By Shawn Perich
Dad never paid much mind to prognostications about upcoming deer seasons. Whether deer numbers were said to be low or high really didn’t matter. He was going hunting. Complaining about poor deer numbers doesn’t put venison on the table.
About the complainers he said, “These guys think there should be a deer behind every bush. They don’t want to get out and hunt.”
No opening weekend warrior, Dad spent as many days in the woods as he could during deer season. All day. Every day. Hunting. For Dad, the hunt was what mattered. A kill was just part of the overall experience.
This year, the DNR is actually recommending hunters lower their expectations, because back-to-back tough winters, and recent liberal distributions of doe tags, have reduced the size of the deer herd. No matter where you are in Minnesota this November, you likely won’t encounter a deer behind every bush.
But you know what? There are still lots of deer out there. Just because you don’t see one on opening morning, or maybe all of opening weekend, doesn’t mean you never will see one. All you have to do is hunt a little harder.
Over the course of many years in the woods, I’ve shot bucks on opening morning, but I’ve also killed one in the final minutes of the last day. The vast majority of deer I’ve taken were somewhere between the first and last days. In fact, I’ve killed deer at all times of day throughout the course of our 16-day northeastern Minnesota rifle season. That’s what happens when you spend as many days you can in the woods. All day. Hunting.
Just because you hunt hard doesn’t guarantee you’ll fill your tag. I didn’t last year, but my partner, who spent more time in the woods than me, killed a nice buck. Maybe he was rewarded for his extra effort. Or maybe he just got lucky.
One thing I’ve noticed is that my success rarely correlates with the supposed size of the deer herd. I’ve shot deer in the seasons following hard winters. Then again, I’ve blanked out in years when the deer population was said to be at record levels. Maybe I was just unlucky.
No matter how or where you hunt, you’ll spend time, perhaps lots of it, in the woods when deer simply aren’t moving. Whitetails are primarily creatures of the dark and dusky hours. They often spend much of the day bedded down. Sometimes they’ll be stirred up by other hunters, although this is less likely when most of those hunters are confined to a tree stand or ground blind.
Where I hunt on the North Shore, most deer activity is natural movements. As such, it’s entirely unpredictable. Some days, it doesn’t seem as though there are any deer in the woods. Then, suddenly it may seem as though you’ve stumbled into a herd of them. I don’t know what flips the ‘on’ switch for whitetails, but I do know that you have to get out in the woods to be there when it happens.
Actually, deer in the northern forest do seem to move around in loose herds or at least hang around in the same vicinity.

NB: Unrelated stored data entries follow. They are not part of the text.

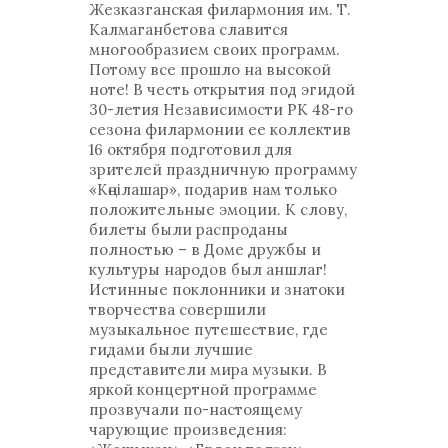
Жезказганская филармония им. Т.
Калмаганбетова славится
многообразием своих программ.
Потому все прошло на высокой
ноте! В честь открытия под эгидой
30-летия Независимости РК 48-го
сезона филармонии ее коллектив
16 октября подготовил для
зрителей праздничную программу
«Көңілашар», подарив нам только
положительные эмоции. К слову,
билеты были распроданы
полностью – в Доме дружбы и
культуры народов был аншлаг!
Истинные поклонники и знатоки
творчества совершили
музыкальное путешествие, где
гидами были лучшие
представители мира музыки. В
яркой концертной программе
прозвучали по-настоящему
чарующие произведения: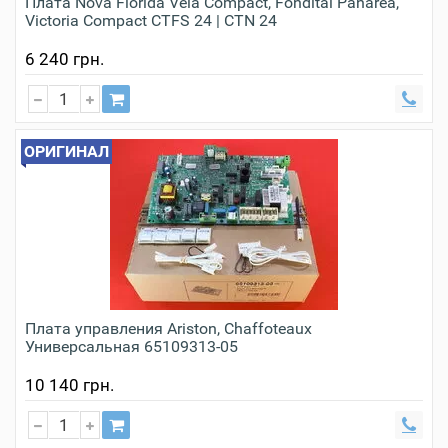
Плата Nova Florida Vela Compact, Fondital Panarea,
Victoria Compact CTFS 24 | CTN 24
6 240 грн.
ОРИГИНАЛ
Плата управления Ariston, Chaffoteaux
Универсальная 65109313-05
10 140 грн.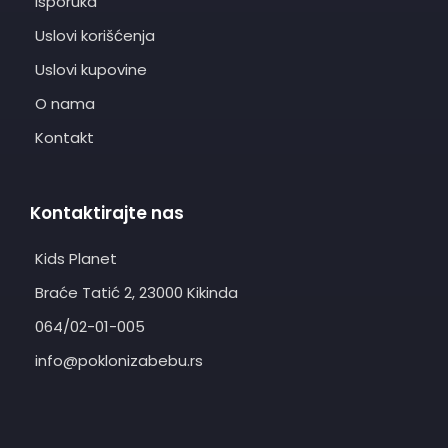
Isporuka
Uslovi korišćenja
Uslovi kupovine
O nama
Kontakt
Kontaktirajte nas
Kids Planet
Braće Tatić 2, 23000 Kikinda
064/02-01-005
info@poklonizabebu.rs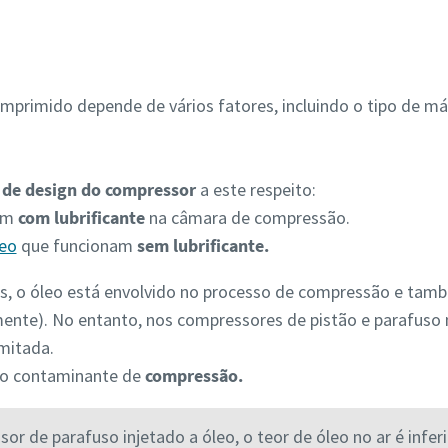
mprimido depende de vários fatores, incluindo o tipo de máq
s de design do compressor
a este respeito:
am
com lubrificante
na câmara de compressão.
leo
que funcionam
sem lubrificante.
s, o óleo está envolvido no processo de compressão e també
mente). No entanto, nos compressores de pistão e parafuso 
mitada.
mo contaminante de
compressão.
r de parafuso injetado a óleo, o teor de óleo no ar é infer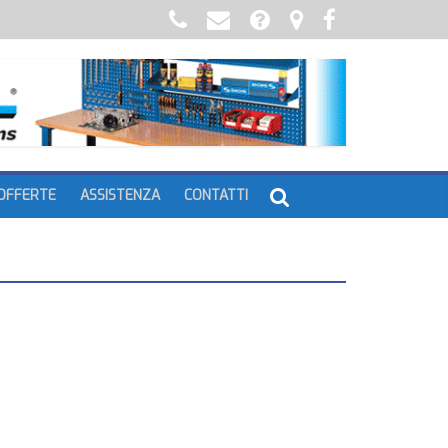
OFFERTE
ASSISTENZA
CONTATTI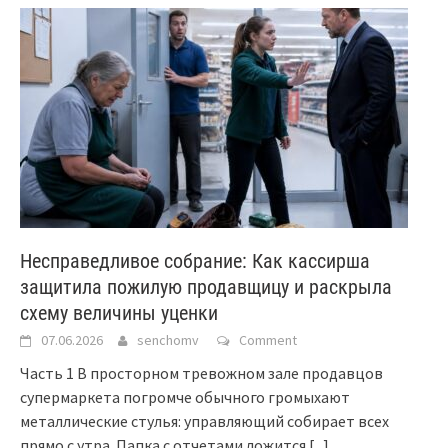
Несправедливое собрание: Как кассирша
защитила пожилую продавщицу и раскрыла
схему величины уценки
07.06.2026
senchomv
Comment
Часть 1 В просторном тревожном зале продавцов
супермаркета погромче обычного громыхают
металлические стулья: управляющий собирает всех
прямо с утра. Папка с отчетами ложится
[...]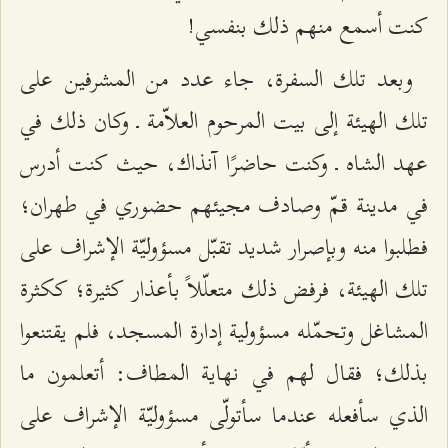
كنت أسمع منهم ذلك بنفسي!
وبعد تلك السفرة، جاء عدد من المشرفين على
تلك الهيئة إلى بيت المرحوم العلاّمة ـ وكان ذلك في
عهد الشاه ـ وكنت حاضرًا آنذاك، حيث كنت أدرس
في مدينة قمّ وصادف مجيئهم حضوري في طهران؛
فطلبوا منه وبإصرار شديد تقبّل مسؤوليّة الإشراف على
تلك الهيئة، فرفض ذلك متعلّلاً بأعذار كثيرة؛ ككثرة
المشاغل وتحمّله مسؤولية إدارة المسجد، فلم يقتنعوا
بذلك؛ فقال لهم في نهاية المطاف: أتعلمون ما
الذي سأفعله عندما سأتولّى مسؤوليّة الإشراف على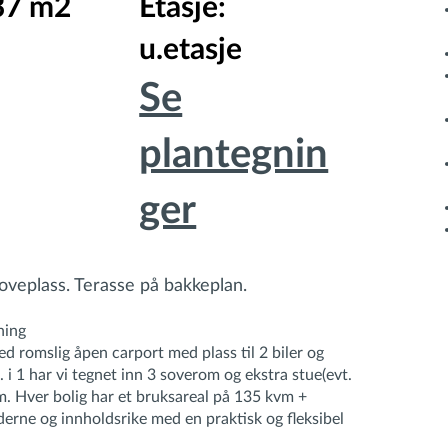
37 m2
Etasje:
u.etasje
Se
plantegnin
ger
oveplass. Terasse på bakkeplan.
ning
d romslig åpen carport med plass til 2 biler og
 i 1 har vi tegnet inn 3 soverom og ekstra stue(evt.
om. Hver bolig har et bruksareal på 135 kvm +
erne og innholdsrike med en praktisk og fleksibel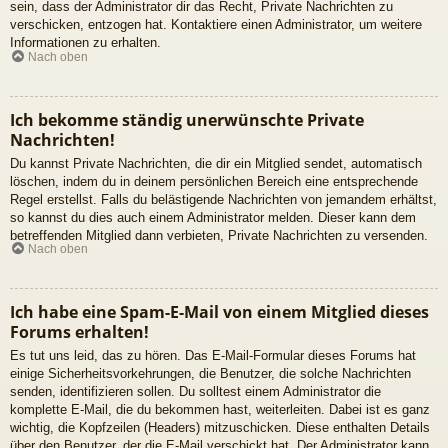
sein, dass der Administrator dir das Recht, Private Nachrichten zu
verschicken, entzogen hat. Kontaktiere einen Administrator, um weitere
Informationen zu erhalten.
Nach oben
Ich bekomme ständig unerwünschte Private
Nachrichten!
Du kannst Private Nachrichten, die dir ein Mitglied sendet, automatisch
löschen, indem du in deinem persönlichen Bereich eine entsprechende
Regel erstellst. Falls du belästigende Nachrichten von jemandem erhältst,
so kannst du dies auch einem Administrator melden. Dieser kann dem
betreffenden Mitglied dann verbieten, Private Nachrichten zu versenden.
Nach oben
Ich habe eine Spam-E-Mail von einem Mitglied dieses
Forums erhalten!
Es tut uns leid, das zu hören. Das E-Mail-Formular dieses Forums hat
einige Sicherheitsvorkehrungen, die Benutzer, die solche Nachrichten
senden, identifizieren sollen. Du solltest einem Administrator die
komplette E-Mail, die du bekommen hast, weiterleiten. Dabei ist es ganz
wichtig, die Kopfzeilen (Headers) mitzuschicken. Diese enthalten Details
über den Benutzer, der die E-Mail verschickt hat. Der Administrator kann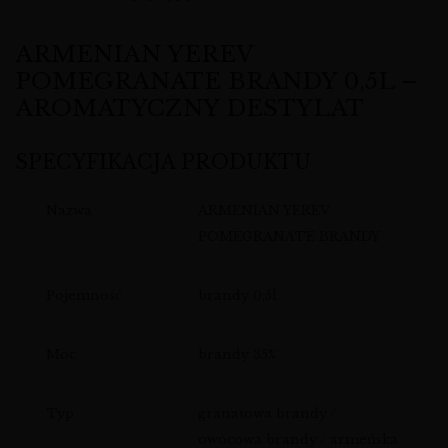
ARMENIAN YEREV
POMEGRANATE BRANDY 0,5L –
AROMATYCZNY DESTYLAT
SPECYFIKACJA PRODUKTU
Nazwa
ARMENIAN YEREV
POMEGRANATE BRANDY
Pojemność
brandy 0,5l
Moc
brandy 35%
Typ
granatowa brandy /
owocowa brandy / armeńska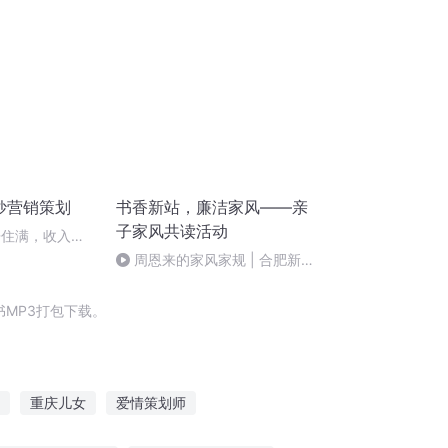
绝妙营销策划
书香新站，廉洁家风——亲
子家风共读活动
房住满，收入暴
周恩来的家风家规 | 合肥新站
实验中学 吴懿凡
MP3打包下载。
重庆儿女
爱情策划师
阴阳师当策划
我真不是狗策划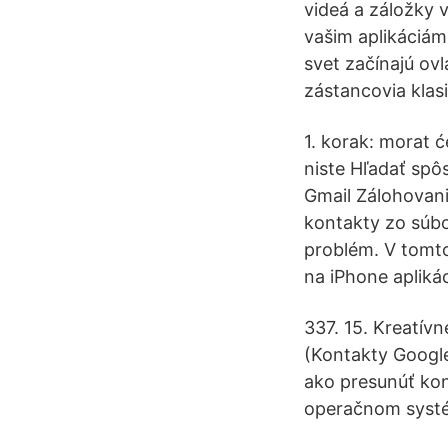
videá a záložky 
vašim aplikáciám
svet začínajú ovl
zástancovia klas
1. korak: morat 
niste Hľadať spô
Gmail Zálohovani
kontakty zo súbo
problém. V tomto
na iPhone apliká
337. 15. Kreatív
(Kontakty Googl
ako presunúť kon
operačnom systé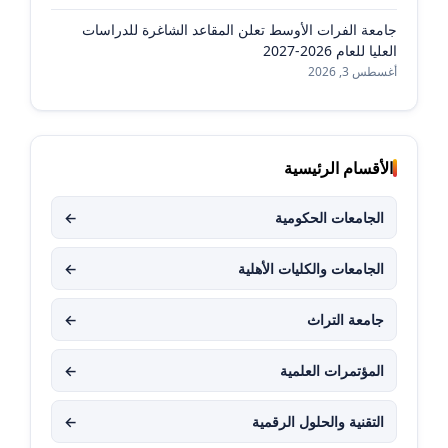
جامعة الفرات الأوسط تعلن المقاعد الشاغرة للدراسات
العليا للعام 2026-2027
أغسطس 3, 2026
الأقسام الرئيسية
الجامعات الحكومية
←
الجامعات والكليات الأهلية
←
جامعة التراث
←
المؤتمرات العلمية
←
التقنية والحلول الرقمية
←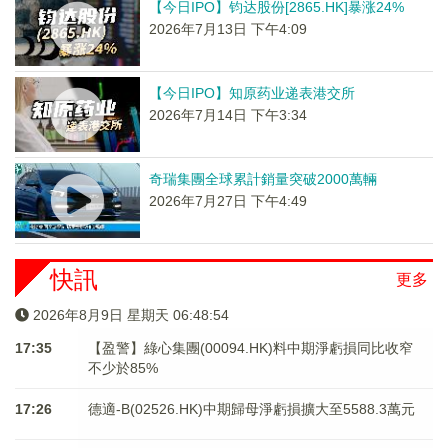
【今日IPO】钧达股份[2865.HK]暴涨24%
2026年7月13日 下午4:09
【今日IPO】知原药业递表港交所
2026年7月14日 下午3:34
奇瑞集團全球累計銷量突破2000萬輛
2026年7月27日 下午4:49
快訊
更多
2026年8月9日 星期天 06:48:55
17:35
【盈警】綠心集團(00094.HK)料中期淨虧損同比收窄
不少於85%
17:26
德適-B(02526.HK)中期歸母淨虧損擴大至5588.3萬元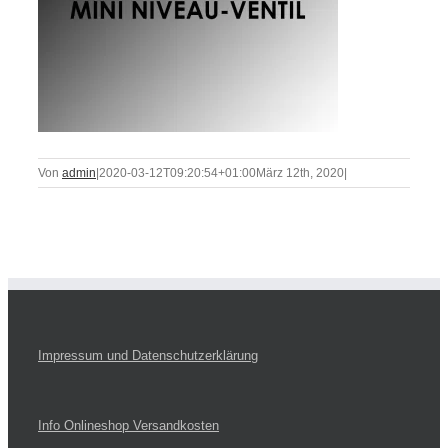
Von
admin
|
2020-03-12T09:20:54+01:00
März 12th, 2020
|
Impressum und Datenschutzerklärung
Info Onlineshop Versandkosten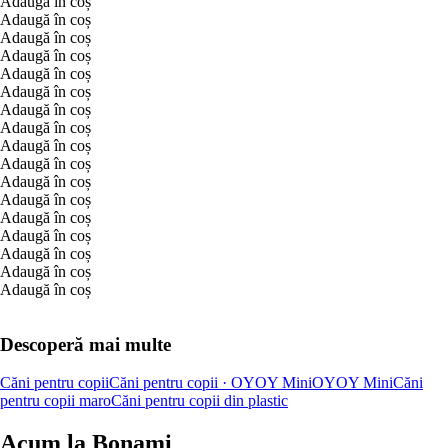
Adaugă în coș
Adaugă în coș
Adaugă în coș
Adaugă în coș
Adaugă în coș
Adaugă în coș
Adaugă în coș
Adaugă în coș
Adaugă în coș
Adaugă în coș
Adaugă în coș
Adaugă în coș
Adaugă în coș
Adaugă în coș
Adaugă în coș
Adaugă în coș
Adaugă în coș
Descoperă mai multe
Căni pentru copii
Căni pentru copii · OYOY Mini
OYOY Mini
Căni
pentru copii maro
Căni pentru copii din plastic
Acum la Bonami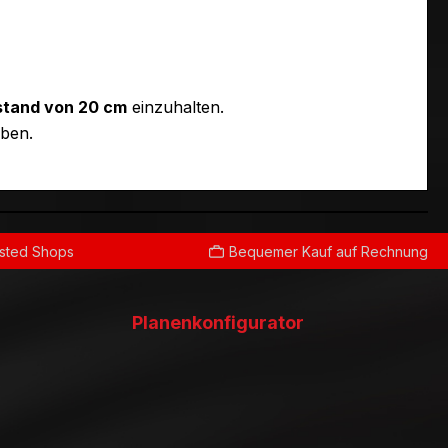
tand von 20 cm
einzuhalten.
ben.
usted Shops
Bequemer Kauf auf Rechnung
Planenkonfigurator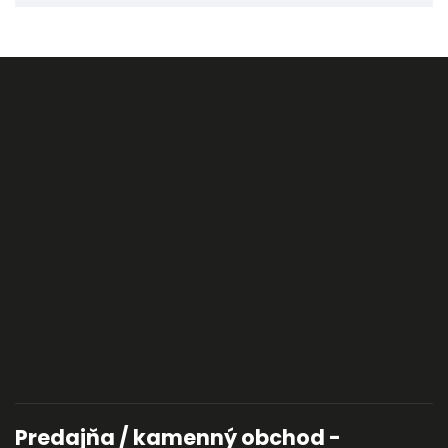
Predajňa / kamenný obchod -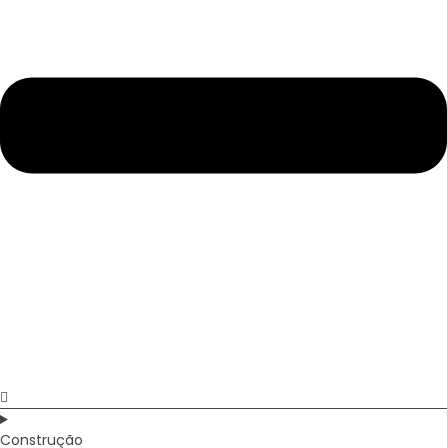
Construção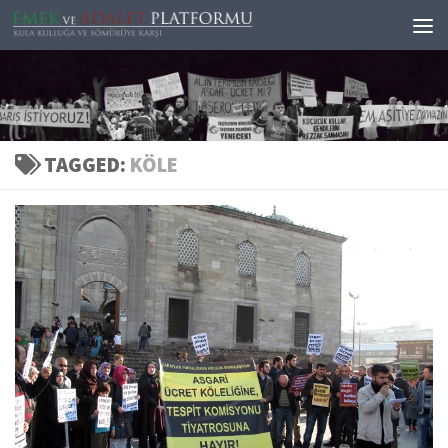
Skip to content
TAGGED:
KÖLE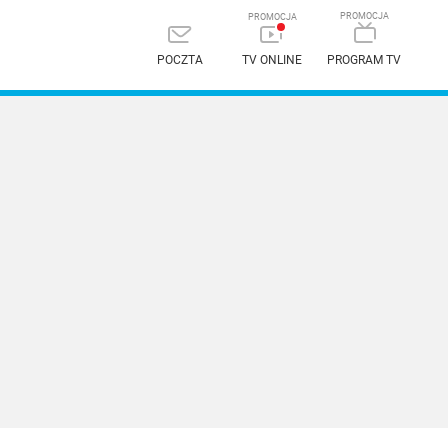
POCZTA
TV ONLINE
PROGRAM TV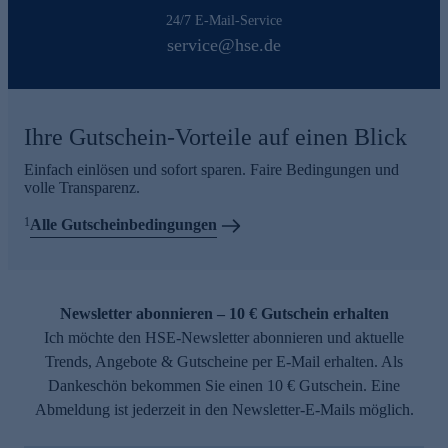
24/7 E-Mail-Service
service@hse.de
Ihre Gutschein-Vorteile auf einen Blick
Einfach einlösen und sofort sparen. Faire Bedingungen und
volle Transparenz.
1
Alle Gutscheinbedingungen
Newsletter abonnieren – 10 € Gutschein erhalten
Ich möchte den HSE-Newsletter abonnieren und aktuelle
Trends, Angebote & Gutscheine per E-Mail erhalten. Als
Dankeschön bekommen Sie einen 10 € Gutschein. Eine
Abmeldung ist jederzeit in den Newsletter-E-Mails möglich.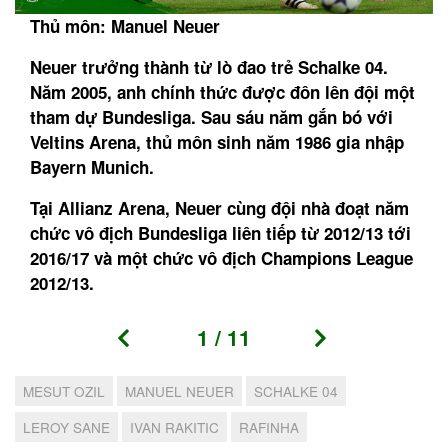
Thủ môn: Manuel Neuer
Neuer trưởng thành từ lò đao trẻ Schalke 04.
Năm 2005, anh chính thức được đôn lên đội một
tham dự Bundesliga. Sau sáu năm gắn bó với
Veltins Arena, thủ môn sinh năm 1986 gia nhập
Bayern Munich.
Tại Allianz Arena, Neuer cùng đội nhà đoạt năm
chức vô địch Bundesliga liên tiếp từ 2012/13 tới
2016/17 và một chức vô địch Champions League
2012/13.
1
/
11
MESUT OZIL
MANUEL NEUER
SCHALKE 04
LEROY SANE
IVAN RAKITIC
RAFINHA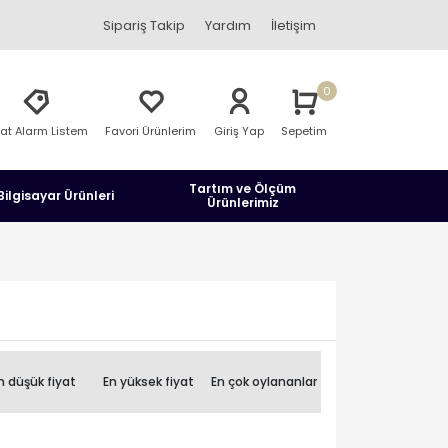
Sipariş Takip
Yardım
İletişim
0
yat Alarm Listem
Favori Ürünlerim
Giriş Yap
Sepetim
Tartım ve Ölçüm
Bilgisayar Ürünleri
Ürünlerimiz
n düşük fiyat
En yüksek fiyat
En çok oylananlar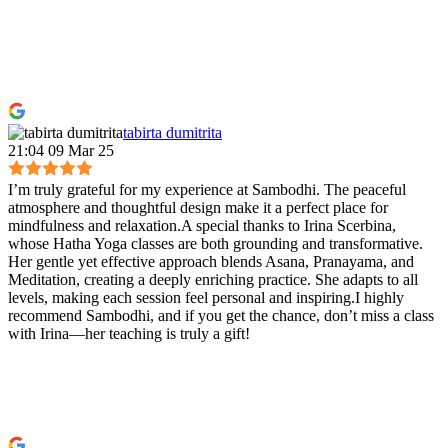
tabirta dumitrita
21:04 09 Mar 25
I’m truly grateful for my experience at Sambodhi. The peaceful
atmosphere and thoughtful design make it a perfect place for
mindfulness and relaxation.A special thanks to Irina Scerbina,
whose Hatha Yoga classes are both grounding and transformative.
Her gentle yet effective approach blends Asana, Pranayama, and
Meditation, creating a deeply enriching practice. She adapts to all
levels, making each session feel personal and inspiring.I highly
recommend Sambodhi, and if you get the chance, don’t miss a class
with Irina—her teaching is truly a gift!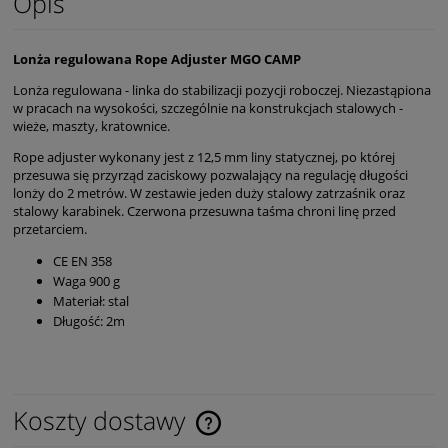
Opis
Lonża regulowana Rope Adjuster MGO CAMP
Lonża regulowana - linka do stabilizacji pozycji roboczej. Niezastąpiona
w pracach na wysokości, szczególnie na konstrukcjach stalowych -
wieże, maszty, kratownice.
Rope adjuster wykonany jest z 12,5 mm liny statycznej, po której
przesuwa się przyrząd zaciskowy pozwalający na regulację długości
lonży do 2 metrów. W zestawie jeden duży stalowy zatrzaśnik oraz
stalowy karabinek. Czerwona przesuwna taśma chroni linę przed
przetarciem.
CE EN 358
Waga 900 g
Materiał: stal
Długość: 2m
Koszty dostawy
Cena nie zawiera ewentualnych kosztów płatności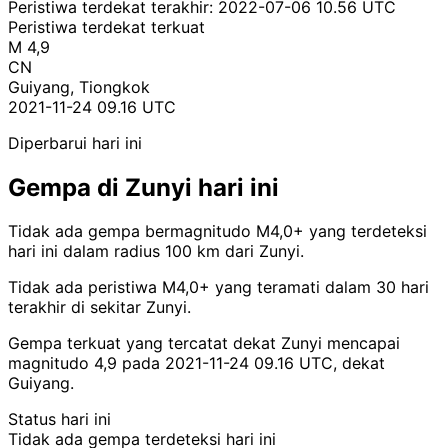
Peristiwa terdekat terakhir:
2022-07-06 10.56 UTC
Peristiwa terdekat terkuat
M 4,9
CN
Guiyang, Tiongkok
2021-11-24 09.16 UTC
Diperbarui hari ini
Gempa di Zunyi hari ini
Tidak ada gempa bermagnitudo M4,0+ yang terdeteksi
hari ini dalam radius 100 km dari Zunyi.
Tidak ada peristiwa M4,0+ yang teramati dalam 30 hari
terakhir di sekitar Zunyi.
Gempa terkuat yang tercatat dekat Zunyi mencapai
magnitudo 4,9 pada 2021-11-24 09.16 UTC, dekat
Guiyang.
Status hari ini
Tidak ada gempa terdeteksi hari ini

I think there are a couple of reasons for this. First, several generations of does and fawns may comprise a family group. Second, sticking together may make it easier for whitetails to detect and avoid wolves. The passage of the local wolf pack is also unpredictable, but can affect your hunting. In my experience, most of the deer in a relatively small area will move out when the wolves come through. But they start coming back as soon as the pack moves on. At any rate, bear in mind that deer and wolves coexist in your hunting area all year, not just during the few days in November when you happen to be sitting in a tree stand. Blaming your lack of hunting success on the wolves is kinda dumb.
The other target for the blamers is, of course, the DNR. Apparently some hunters believe those DNR hotshots sit in their cushy St. Paul offices scheming of ways to foil hunting success. It must be easier to blame some distant bureaucrat when you walk out of the woods empty-handed than to admit that maybe today just wasn’t your lucky day.
But the funny thing is, all hunters spend many, many days in the deer woods and come home with nothing to show for it. After all, the vast majority of us shoot only one deer per season, in spite of party hunting and higher bag limits. We certainly don’t kill a deer every time we go hunting. So why do some hunters get their knickers in knots when deer numbers are down?
If your knickers are knotted now, let’s take a short walk down Memory Lane. Do you remember the Polar Vortex? How about all of the lakes that were frozen or nearly so when fishing season opened? What about record-setting snowfall? Winter deer feeding? If you need to blame someone or something for your lack of hunting success in 2014, how about blaming Old Man Winter?
Better yet, shut up and go hunting. Don’t call it quits after opening day. Skip the Sunday football game and spend more time in the woods. And keep hunting as long as the season is open. Nothing pays off like persistence.
If you don’t shoot a deer, so what? It’s not the end of the world. Enjoy the company of your fellow hunters. Take a deep breath of fresh, November air. Relax and appreciate your time away from everything else. And above all, hunt like you mean it.